INSTRUCTIONS TO FOLLOW:
Filter the records for lines holding the string "imóvel".

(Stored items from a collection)
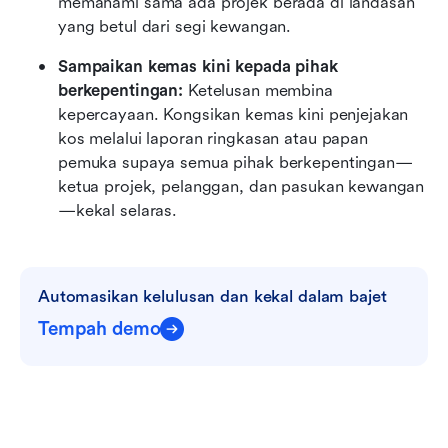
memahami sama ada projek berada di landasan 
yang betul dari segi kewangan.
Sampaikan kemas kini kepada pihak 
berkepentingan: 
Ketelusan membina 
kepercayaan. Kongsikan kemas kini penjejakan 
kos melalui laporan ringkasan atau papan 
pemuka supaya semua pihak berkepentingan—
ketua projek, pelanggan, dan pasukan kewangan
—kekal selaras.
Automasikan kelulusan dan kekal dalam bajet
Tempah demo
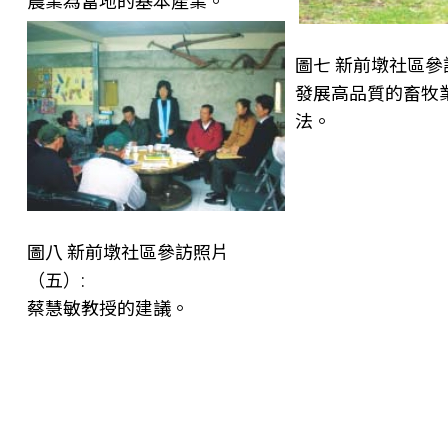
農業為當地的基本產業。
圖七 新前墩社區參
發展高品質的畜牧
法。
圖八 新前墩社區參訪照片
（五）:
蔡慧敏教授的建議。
---
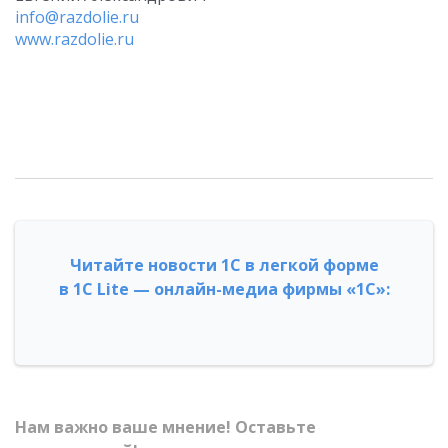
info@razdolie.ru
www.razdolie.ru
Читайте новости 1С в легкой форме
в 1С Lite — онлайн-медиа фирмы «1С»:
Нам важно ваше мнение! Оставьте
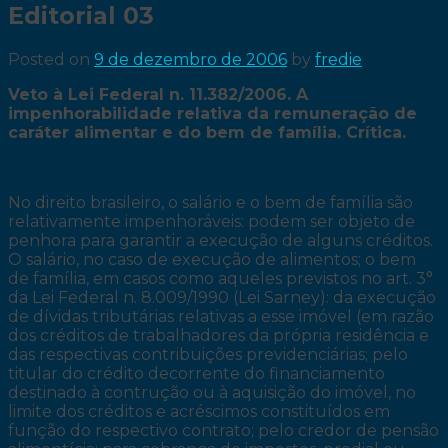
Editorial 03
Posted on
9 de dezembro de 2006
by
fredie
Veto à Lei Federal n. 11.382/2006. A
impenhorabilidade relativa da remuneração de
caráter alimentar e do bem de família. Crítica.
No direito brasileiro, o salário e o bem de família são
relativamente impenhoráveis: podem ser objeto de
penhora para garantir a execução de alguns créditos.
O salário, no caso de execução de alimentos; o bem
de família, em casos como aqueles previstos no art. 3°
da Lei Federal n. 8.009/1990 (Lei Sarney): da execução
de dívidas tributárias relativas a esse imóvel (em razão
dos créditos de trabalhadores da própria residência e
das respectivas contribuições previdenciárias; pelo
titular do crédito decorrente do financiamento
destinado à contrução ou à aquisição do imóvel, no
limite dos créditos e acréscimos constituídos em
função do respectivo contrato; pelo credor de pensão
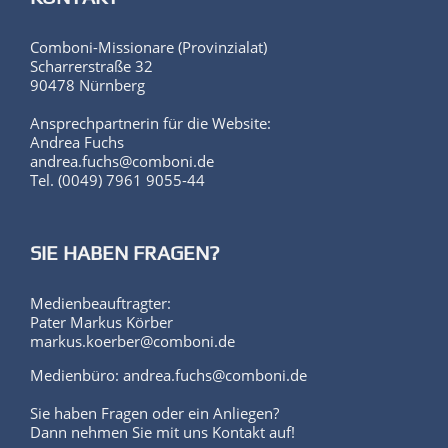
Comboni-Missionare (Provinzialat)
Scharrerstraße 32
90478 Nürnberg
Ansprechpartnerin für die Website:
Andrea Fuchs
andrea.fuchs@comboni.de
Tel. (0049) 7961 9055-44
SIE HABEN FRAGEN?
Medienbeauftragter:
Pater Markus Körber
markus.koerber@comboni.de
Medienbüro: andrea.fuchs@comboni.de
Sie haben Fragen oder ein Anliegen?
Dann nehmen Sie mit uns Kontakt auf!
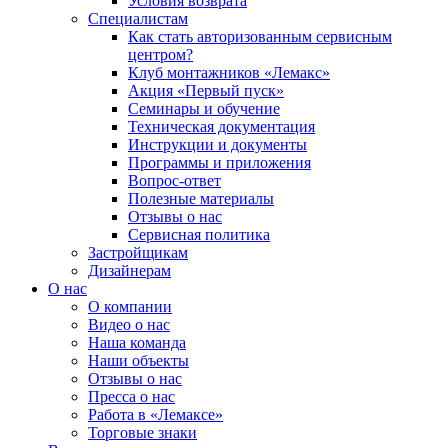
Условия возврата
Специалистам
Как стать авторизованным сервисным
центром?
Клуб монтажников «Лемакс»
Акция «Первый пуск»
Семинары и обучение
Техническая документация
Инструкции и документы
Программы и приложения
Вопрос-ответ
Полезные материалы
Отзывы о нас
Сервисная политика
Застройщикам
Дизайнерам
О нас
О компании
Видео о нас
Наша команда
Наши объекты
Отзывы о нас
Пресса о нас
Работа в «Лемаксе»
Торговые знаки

ANSWER SPACE:
de dívidas tributárias relativas a esse imóvel (em razão
destinado à contrução ou à aquisição do imóvel, no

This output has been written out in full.